**WHAT YOU SHOULD DO**
From the line that contains "See the attached image. Mask" to the last line of the records below, retype each line exactly; leave out everything else.

**RECORDED DATA**
──────

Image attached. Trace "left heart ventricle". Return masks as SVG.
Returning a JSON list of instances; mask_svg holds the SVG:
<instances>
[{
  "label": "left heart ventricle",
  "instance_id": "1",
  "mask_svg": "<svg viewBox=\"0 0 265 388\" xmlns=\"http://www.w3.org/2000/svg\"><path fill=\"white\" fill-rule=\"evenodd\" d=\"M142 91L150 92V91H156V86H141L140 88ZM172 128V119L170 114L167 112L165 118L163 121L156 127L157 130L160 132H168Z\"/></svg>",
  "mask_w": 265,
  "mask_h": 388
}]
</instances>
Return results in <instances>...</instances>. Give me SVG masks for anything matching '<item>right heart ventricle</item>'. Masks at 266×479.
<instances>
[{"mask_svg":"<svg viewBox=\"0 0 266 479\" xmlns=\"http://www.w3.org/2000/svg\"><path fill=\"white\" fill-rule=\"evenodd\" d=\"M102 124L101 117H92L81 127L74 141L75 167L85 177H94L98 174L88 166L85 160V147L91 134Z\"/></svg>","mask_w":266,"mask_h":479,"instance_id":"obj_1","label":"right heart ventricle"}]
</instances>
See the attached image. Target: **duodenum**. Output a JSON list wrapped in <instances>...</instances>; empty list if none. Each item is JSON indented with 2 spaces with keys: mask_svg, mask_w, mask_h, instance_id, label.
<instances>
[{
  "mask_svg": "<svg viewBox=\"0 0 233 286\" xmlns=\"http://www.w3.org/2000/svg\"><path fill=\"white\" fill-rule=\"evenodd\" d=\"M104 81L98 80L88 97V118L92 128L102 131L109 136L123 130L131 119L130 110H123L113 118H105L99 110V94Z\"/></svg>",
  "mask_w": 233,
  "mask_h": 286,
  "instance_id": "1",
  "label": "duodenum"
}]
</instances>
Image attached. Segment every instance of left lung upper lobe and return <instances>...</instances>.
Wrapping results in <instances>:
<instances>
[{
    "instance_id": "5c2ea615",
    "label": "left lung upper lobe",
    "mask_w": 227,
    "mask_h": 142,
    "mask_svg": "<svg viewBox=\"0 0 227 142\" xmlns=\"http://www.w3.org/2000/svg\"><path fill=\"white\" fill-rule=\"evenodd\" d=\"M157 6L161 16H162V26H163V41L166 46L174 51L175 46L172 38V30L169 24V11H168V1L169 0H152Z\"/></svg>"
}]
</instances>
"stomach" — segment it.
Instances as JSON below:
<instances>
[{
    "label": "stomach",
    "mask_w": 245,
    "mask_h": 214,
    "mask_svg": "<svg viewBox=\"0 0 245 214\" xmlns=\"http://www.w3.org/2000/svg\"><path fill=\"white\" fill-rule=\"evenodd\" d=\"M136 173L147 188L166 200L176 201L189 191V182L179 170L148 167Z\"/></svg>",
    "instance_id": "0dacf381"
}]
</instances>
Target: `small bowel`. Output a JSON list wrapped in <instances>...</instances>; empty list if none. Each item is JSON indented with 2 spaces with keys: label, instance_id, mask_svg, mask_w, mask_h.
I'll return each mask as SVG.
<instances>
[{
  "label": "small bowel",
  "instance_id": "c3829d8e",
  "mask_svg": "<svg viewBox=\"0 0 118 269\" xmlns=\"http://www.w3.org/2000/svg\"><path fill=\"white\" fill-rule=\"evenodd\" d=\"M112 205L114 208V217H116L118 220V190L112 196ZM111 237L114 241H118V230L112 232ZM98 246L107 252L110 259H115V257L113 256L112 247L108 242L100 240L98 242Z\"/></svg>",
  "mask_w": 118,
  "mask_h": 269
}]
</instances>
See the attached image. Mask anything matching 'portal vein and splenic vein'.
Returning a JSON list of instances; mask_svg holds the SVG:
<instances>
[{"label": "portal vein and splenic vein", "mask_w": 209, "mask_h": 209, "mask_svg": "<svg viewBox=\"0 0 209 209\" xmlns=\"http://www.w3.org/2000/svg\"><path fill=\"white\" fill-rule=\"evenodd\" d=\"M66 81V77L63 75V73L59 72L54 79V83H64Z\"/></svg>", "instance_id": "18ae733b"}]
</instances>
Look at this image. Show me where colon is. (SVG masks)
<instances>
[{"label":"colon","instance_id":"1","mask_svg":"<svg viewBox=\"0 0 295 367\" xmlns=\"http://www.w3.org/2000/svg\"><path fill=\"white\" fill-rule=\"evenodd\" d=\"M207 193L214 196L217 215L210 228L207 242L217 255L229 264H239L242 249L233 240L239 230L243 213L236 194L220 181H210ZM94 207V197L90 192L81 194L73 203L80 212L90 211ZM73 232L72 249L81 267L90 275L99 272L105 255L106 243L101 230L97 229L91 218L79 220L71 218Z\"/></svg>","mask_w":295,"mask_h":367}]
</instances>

──────

**THE ANSWER**
See the attached image. Mask anything matching 'portal vein and splenic vein'.
Returning a JSON list of instances; mask_svg holds the SVG:
<instances>
[{"label": "portal vein and splenic vein", "mask_w": 209, "mask_h": 209, "mask_svg": "<svg viewBox=\"0 0 209 209\" xmlns=\"http://www.w3.org/2000/svg\"><path fill=\"white\" fill-rule=\"evenodd\" d=\"M66 81V77L63 75V73L59 72L54 79V83H64Z\"/></svg>", "instance_id": "18ae733b"}]
</instances>
Look at this image. Show me where colon is. (SVG masks)
<instances>
[{"label":"colon","instance_id":"1","mask_svg":"<svg viewBox=\"0 0 295 367\" xmlns=\"http://www.w3.org/2000/svg\"><path fill=\"white\" fill-rule=\"evenodd\" d=\"M207 193L214 196L217 215L210 228L207 242L217 255L229 264H239L242 249L233 240L239 230L243 213L236 194L220 181H210ZM94 207V197L90 192L81 194L73 203L80 212L90 211ZM73 232L72 249L81 267L90 275L99 272L105 255L106 243L101 230L97 229L91 218L79 220L71 218Z\"/></svg>","mask_w":295,"mask_h":367}]
</instances>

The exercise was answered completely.